Relational Database: This model is excellent for managing customer information and booking details. However, its structure can become too rigid when adapting to rapidly changing or semi-structured customer needs, such as specific room configurations or additional service requests.

Document Database: This model provides exceptional flexibility for handling semi-structured data. However, issues arise when multiple customers book the same room, leading to redundant room information across individual customer documents, complicating data updates.

Choosing one database type exclusively may not be the most effective solution. Tacnode combines the strengths of relational and document models by introducing the JSONB data type. This dual capability efficiently manages relational data, like customer and booking information, while supporting flexible semi-structured requirements without data duplication.

Thus, the limitations of using only relational or document databases are evident. Tacnode offers an optimal data storage solution by integrating the advantages of both approaches.

When to use JSONB

Optimal handling of semi-structured and hierarchical data: JSONB is ideal for storing and querying semi-structured data, such as user preferences, configuration settings, multi-level classification systems, or nested data formats. It accommodates these complex structures directly in the database, avoiding the need to split them into multiple relational tables. This approach simplifies queries and enhances performance, especially with large or intricate hierarchical data.

Supports dynamic or evolving data models: JSONB is perfect for data models with frequently changing or uncertain attributes. It allows storing new or uncommon properties without altering existing database frameworks. This flexibility is crucial for adapting to evolving data requirements, significantly reducing maintenance costs and complexities associated with data model changes.

Streamlines integration with external systems: When collaborating with third-party systems, data often comes in various formats. JSONB provides an effective solution for storing this diverse data while maintaining its original structure and specifications. This capability simplifies importing and exporting data across different systems and enhances future data processing and analysis.
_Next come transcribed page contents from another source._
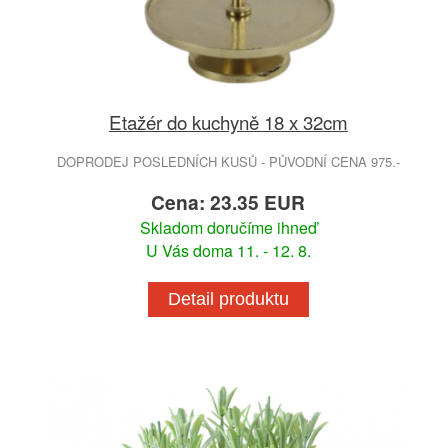
Etažér do kuchyně 18 x 32cm
DOPRODEJ POSLEDNÍCH KUSŮ - PŮVODNÍ CENA 975.-
Cena: 23.35 EUR
Skladom doručíme ihneď
U Vás doma 11. - 12. 8.
Detail produktu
Comparing JSONB with Other Data Types

Flexibility and Strictness: Traditional data types like integers and characters are known for their strictness, ensuring data consistency and integrity. JSONB's advantage lies in its flexibility, allowing the storage and processing of irregular or unstructured data. The choice of data type should align with your application's specific needs. Traditional types are preferable for cases requiring strong data typing, whereas JSONB excels in variable or unstructured data situations.

Performance: JSONB's flexibility offers significant benefits for handling unstructured and diverse data, but its performance can be less efficient than traditional data types, like integers or characters, in certain query operations. This discrepancy is particularly evident during high-frequency query processing, where traditional types often show better optimization for query efficiency. Therefore, when designing your database architecture, evaluate each field's usage patterns and query necessities to balance flexibility and performance, ensuring overall database performance aligns with desired outcomes.

Storage Efficiency Trade-off: JSONB is advantageous for storing complex data structures and facilitating intricate query operations; however, these benefits often come at the cost of increased storage space. JSONB typically occupies more storage, which could be a crucial consideration in environments with limited resources. Thus, opting for JSONB requires carefully assessing its flexibility against storage efficiency, leading to informed decisions based on actual application contexts and resource limitations.

In summary, specific application needs should guide the choice between JSONB and traditional data types. If your application demands high flexibility in data structure and iteration speed, JSONB could be an excellent option. Nonetheless, it's crucial to also weigh query performance and storage considerations.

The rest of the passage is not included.